DoD specifically noted that ISPs and “cloud” service providers are considered subcontractors under the rule. Contractors are responsible for assuring that ISPs and cloud providers have in place security controls and reporting obligations meeting the requirements of the regulation. Typically, “cloud” service providers are reluctant to obligate themselves in Service Level Agreements in this manner. Any DoD contractor or subcontractor using “cloud” vendors to store or move CTI should review carefully the service level commitments of the providers, to assure compliance. Fortunately for us, we have already taken steps to provide this level of security in the delivery of our services. We take this status of subcontractor seriously. We recently revamped our servers and our delivery of database services to protect our customer’s databases from cyber attack. All of our servers are behind a secure firewall, and our database services when provided to our customers are limited specifically to our customer connections. We have new monitoring and logging capabilities to safeguard against unauthorized access. eQuip! has role based security built into the software to prevent access to data that is controlled by the property administrator. This has been there from the beginning. What is new is the level of transaction monitoring that provides more details of each change in the record structure.
Is Asset Management Data considered Unclassified/Controlled?

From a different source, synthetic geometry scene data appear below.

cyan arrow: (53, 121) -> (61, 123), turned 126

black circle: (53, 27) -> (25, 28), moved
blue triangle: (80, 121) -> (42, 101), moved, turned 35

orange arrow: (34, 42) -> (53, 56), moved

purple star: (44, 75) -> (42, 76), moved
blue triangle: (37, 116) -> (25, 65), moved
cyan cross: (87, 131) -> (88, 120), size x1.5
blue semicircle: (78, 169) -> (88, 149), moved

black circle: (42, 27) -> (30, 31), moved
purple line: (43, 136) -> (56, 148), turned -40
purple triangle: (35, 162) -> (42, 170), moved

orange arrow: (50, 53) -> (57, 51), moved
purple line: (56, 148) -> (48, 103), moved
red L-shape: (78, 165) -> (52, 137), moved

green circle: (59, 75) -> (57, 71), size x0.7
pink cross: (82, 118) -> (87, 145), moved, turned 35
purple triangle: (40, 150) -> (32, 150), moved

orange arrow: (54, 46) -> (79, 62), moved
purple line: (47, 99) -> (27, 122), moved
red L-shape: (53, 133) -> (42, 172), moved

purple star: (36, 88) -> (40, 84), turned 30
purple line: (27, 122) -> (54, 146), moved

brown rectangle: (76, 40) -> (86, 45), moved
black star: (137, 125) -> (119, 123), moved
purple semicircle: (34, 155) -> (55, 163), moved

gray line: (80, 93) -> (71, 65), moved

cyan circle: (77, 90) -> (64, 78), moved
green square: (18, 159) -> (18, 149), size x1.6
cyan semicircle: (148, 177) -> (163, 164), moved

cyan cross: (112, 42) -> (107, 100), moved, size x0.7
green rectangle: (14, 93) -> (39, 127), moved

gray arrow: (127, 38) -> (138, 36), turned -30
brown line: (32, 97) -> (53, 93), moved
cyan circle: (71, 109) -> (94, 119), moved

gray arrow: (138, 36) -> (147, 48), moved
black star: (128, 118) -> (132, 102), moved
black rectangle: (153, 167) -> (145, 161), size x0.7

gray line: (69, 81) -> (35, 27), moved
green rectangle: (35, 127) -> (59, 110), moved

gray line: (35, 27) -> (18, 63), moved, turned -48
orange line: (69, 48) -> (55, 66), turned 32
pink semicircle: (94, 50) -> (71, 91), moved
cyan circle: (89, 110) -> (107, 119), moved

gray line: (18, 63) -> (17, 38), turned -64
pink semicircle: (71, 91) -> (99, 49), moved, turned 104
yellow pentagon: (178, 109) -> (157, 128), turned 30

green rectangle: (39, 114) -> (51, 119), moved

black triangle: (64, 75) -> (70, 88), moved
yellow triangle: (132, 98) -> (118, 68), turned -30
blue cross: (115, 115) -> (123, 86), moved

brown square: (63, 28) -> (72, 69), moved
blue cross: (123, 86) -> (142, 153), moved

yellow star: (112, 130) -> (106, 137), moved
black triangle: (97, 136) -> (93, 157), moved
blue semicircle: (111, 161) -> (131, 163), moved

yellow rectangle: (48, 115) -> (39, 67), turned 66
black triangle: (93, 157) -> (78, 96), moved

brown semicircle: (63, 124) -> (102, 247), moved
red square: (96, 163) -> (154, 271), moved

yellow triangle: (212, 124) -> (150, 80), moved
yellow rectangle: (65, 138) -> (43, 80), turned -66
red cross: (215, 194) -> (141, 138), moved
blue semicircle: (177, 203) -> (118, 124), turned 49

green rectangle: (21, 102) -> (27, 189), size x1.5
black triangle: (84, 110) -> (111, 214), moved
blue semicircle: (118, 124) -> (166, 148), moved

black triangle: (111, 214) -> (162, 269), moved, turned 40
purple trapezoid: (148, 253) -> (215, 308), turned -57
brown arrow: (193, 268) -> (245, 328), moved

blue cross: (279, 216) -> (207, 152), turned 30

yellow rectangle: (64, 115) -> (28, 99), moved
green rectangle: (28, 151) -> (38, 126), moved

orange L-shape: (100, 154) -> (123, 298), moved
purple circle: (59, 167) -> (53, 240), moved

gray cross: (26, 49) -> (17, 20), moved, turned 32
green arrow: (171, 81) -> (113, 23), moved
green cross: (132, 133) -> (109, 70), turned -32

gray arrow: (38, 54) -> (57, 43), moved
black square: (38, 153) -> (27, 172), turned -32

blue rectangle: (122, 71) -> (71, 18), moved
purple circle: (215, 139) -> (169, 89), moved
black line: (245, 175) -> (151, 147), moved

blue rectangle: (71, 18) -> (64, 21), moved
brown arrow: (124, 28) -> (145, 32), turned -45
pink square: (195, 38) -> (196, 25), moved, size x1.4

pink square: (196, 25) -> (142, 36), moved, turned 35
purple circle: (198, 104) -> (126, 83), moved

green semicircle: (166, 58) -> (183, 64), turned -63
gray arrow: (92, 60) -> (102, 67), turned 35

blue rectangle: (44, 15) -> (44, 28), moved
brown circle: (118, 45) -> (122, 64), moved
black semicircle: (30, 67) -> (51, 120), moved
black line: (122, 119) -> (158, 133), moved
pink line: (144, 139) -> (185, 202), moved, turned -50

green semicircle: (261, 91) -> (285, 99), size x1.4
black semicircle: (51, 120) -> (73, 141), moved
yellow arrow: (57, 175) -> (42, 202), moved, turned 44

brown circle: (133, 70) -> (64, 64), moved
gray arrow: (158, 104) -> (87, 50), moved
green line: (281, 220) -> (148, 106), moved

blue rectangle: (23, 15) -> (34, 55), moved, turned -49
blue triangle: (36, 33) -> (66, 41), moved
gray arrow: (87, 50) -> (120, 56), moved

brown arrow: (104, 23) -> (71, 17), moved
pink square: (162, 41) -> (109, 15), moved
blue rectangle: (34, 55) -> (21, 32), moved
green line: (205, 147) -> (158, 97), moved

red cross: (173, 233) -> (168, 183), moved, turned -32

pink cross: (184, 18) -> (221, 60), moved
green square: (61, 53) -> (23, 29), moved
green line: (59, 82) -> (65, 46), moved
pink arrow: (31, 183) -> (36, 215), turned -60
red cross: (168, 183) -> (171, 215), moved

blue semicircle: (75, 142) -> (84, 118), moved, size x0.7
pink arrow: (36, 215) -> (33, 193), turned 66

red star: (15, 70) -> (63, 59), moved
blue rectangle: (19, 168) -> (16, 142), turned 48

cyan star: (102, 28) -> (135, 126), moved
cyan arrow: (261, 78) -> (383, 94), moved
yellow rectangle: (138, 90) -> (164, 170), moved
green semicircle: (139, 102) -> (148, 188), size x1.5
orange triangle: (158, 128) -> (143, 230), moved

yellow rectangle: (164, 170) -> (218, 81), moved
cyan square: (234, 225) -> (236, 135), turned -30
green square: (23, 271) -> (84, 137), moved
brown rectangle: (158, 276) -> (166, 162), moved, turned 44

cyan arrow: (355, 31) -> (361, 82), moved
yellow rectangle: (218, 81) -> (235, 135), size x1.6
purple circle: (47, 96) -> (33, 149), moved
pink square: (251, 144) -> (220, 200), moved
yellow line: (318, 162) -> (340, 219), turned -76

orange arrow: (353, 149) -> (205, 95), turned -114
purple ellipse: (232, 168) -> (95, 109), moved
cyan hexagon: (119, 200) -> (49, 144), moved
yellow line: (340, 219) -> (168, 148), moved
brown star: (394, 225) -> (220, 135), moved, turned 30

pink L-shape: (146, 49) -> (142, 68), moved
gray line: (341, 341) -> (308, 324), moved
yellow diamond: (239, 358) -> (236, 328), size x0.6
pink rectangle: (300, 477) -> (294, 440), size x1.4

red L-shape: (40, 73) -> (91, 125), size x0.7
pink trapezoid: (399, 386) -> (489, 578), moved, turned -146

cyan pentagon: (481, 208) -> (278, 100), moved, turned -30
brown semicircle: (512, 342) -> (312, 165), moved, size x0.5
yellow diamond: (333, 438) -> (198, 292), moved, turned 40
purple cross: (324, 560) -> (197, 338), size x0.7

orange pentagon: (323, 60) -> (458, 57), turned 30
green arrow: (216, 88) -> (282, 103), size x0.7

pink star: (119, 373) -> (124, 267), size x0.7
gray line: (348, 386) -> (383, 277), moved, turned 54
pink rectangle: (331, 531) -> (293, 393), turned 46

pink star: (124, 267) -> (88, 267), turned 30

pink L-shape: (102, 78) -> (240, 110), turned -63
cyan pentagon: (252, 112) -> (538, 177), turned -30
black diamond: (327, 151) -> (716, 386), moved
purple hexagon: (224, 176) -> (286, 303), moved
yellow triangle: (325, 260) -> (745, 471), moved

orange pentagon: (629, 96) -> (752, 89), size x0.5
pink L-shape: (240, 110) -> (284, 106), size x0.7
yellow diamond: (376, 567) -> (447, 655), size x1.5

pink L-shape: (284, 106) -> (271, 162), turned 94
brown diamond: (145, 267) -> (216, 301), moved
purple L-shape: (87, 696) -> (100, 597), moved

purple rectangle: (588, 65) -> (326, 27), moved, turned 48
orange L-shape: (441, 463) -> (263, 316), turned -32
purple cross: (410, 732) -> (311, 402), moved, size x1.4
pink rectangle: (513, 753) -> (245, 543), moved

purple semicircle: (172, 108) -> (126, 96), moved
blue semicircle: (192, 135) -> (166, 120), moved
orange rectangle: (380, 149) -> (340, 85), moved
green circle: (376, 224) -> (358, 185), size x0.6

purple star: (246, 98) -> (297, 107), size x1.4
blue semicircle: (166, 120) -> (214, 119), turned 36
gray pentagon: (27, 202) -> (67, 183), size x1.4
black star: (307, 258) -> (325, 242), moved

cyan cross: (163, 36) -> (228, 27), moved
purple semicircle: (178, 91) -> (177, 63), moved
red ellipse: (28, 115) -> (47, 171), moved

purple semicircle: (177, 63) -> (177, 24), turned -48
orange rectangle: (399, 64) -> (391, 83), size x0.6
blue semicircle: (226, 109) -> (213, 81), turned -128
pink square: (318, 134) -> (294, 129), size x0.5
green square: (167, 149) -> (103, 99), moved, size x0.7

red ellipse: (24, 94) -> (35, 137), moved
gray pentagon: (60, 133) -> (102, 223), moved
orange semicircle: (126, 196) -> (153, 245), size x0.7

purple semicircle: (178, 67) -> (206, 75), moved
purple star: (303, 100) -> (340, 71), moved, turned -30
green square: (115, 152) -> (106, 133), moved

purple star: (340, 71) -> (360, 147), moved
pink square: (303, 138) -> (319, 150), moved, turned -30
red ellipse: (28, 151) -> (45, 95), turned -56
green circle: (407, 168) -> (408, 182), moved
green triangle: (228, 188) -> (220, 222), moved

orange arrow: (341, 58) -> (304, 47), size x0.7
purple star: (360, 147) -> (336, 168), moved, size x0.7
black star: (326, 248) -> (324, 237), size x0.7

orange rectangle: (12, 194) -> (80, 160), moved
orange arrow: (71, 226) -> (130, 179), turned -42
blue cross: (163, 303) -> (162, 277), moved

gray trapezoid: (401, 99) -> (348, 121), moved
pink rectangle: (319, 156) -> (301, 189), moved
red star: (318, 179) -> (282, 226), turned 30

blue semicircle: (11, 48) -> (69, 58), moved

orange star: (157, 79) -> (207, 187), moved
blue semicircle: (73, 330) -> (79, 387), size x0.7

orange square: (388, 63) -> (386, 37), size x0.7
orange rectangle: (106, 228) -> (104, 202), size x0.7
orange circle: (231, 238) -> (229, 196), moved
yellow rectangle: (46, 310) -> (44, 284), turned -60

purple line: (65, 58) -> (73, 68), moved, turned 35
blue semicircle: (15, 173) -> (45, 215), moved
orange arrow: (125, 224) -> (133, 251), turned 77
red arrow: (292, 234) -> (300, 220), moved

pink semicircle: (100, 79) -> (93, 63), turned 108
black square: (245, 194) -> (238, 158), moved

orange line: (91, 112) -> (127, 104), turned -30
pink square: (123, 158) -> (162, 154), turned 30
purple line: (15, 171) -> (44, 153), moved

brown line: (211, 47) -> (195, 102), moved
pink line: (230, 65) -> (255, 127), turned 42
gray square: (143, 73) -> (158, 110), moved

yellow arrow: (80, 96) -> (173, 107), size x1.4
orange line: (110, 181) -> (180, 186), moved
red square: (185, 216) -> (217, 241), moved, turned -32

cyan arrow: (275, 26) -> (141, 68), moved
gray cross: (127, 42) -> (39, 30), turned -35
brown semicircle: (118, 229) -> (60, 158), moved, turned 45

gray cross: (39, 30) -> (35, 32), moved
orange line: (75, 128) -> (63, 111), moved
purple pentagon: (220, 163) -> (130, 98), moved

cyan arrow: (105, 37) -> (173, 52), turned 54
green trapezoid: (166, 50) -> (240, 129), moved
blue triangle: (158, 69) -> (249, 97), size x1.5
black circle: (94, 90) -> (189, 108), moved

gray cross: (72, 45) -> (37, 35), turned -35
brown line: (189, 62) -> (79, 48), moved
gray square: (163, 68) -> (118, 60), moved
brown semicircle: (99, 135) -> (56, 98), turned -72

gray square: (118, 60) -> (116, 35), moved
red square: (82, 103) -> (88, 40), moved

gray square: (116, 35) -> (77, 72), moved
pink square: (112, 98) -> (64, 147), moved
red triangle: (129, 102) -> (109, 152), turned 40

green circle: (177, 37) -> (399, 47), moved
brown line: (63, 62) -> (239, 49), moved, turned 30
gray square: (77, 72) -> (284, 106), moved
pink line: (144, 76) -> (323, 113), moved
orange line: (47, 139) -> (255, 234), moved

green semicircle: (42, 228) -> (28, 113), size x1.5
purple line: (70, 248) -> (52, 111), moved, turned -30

This new ruling specifically limited the type of data which the DoD considers to be CTI, and specifically states that exceptions include general public knowledge information. During our OnBoarding process we discuss what data is to go into the Asset Management system. Clearly anything that is considered Unclassified/Controlled is not needed in a property system to be able to demonstrate adequate control over that property. We do not store software source code, nor do we store engineering drawings, or specific specifications. Could you store that information? Absolutely, but the use of a cloud-based system may not be appropriate, unless that cloud system is specifically approved for use for CTI. Most, if not all property in an asset system consists of general information that anyone can find in a catalog or on line. Serial number, National Stock Number, Part Number, Short Description of the part, cost of the part, quantity of the part, etc, are all considered general information. If a contract number is considered classified, there are substitutes that can be applied, including internal project codes, so that parts and equipment can be tracked adequately by project. The information that is subject to audit is not the detailed technical specifications, but the simple fact of where the asset is located, and who has control over that asset, and how many items are there. This has to correlate to the dollars spent.
Unclassified/Controlled Data Not Welcome Here
I am not minimizing the need for security controls in an asset management system. Not by a long shot! IT Managers tend to be very conservative about what information is placed into a system, and where that system should be located. They would not be doing their job otherwise. However common sense, and good property management standards provide adequate guidance as to what to put into a property system, and what is not needed. Our goal in building a property system is to reduce the amount of data entry, the amount of keystrokes required to maintain data, and provide sufficient automation to reduce the cost of managing these controls over your property. Our information goal is to make sure we have enough information to demonstrate controls over the property, and eliminate information that is really not necessary to demonstrate control. It is not necessary to store controlled data in a property system in order to do your job of property management.